Segment Start: DATA PROVIDED

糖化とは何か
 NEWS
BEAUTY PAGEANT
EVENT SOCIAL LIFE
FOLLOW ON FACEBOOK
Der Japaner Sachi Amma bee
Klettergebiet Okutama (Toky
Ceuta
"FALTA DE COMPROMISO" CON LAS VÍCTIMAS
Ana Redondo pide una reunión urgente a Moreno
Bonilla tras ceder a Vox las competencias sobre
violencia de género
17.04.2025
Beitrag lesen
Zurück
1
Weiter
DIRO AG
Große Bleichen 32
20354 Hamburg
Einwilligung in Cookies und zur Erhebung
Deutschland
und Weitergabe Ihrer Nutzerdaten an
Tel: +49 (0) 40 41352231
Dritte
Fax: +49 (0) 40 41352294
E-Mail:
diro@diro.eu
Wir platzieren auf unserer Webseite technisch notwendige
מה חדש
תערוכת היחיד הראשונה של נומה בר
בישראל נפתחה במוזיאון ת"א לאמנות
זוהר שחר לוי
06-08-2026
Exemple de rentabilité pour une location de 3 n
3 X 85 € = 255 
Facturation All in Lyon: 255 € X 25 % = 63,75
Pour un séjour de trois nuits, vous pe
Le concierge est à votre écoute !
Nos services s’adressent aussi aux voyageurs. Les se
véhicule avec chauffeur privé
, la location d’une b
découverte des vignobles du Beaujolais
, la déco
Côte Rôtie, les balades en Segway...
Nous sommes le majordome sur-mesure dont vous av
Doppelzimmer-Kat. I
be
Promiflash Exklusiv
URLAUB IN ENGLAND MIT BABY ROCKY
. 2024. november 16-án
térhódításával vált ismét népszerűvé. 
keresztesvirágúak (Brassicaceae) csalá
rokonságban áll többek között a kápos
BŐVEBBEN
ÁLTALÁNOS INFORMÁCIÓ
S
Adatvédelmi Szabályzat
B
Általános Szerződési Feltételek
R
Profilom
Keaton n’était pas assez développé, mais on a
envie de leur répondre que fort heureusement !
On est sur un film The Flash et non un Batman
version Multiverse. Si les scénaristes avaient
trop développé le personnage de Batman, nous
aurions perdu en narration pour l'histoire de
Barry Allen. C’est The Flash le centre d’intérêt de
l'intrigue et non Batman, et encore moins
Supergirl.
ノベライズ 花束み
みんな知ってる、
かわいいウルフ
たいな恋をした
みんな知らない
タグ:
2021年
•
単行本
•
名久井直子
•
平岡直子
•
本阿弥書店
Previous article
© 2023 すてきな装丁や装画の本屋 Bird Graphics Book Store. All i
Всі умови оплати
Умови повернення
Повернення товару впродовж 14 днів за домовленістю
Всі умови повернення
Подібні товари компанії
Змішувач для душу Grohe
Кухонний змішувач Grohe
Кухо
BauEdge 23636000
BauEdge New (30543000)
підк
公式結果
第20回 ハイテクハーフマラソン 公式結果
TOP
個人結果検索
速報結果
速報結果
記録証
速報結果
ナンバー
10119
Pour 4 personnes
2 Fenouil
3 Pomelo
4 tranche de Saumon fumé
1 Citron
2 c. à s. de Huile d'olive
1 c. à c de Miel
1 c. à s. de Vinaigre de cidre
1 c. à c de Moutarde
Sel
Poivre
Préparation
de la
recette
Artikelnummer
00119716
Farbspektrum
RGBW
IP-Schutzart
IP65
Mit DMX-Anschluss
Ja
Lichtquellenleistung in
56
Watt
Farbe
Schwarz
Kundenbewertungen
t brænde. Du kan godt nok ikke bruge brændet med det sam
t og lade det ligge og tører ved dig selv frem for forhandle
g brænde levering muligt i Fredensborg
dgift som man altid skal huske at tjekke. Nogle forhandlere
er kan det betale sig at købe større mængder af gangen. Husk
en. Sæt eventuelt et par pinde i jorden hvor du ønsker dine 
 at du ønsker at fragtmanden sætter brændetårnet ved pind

Segment End: DATA PROVIDED

WORK INSTRUCTIONS: Identify the lines in the entries that hold "ønsker" and return each one.

TASK OUTPUT:
en. Sæt eventuelt et par pinde i jorden hvor du ønsker dine 
 at du ønsker at fragtmanden sætter brændetårnet ved pind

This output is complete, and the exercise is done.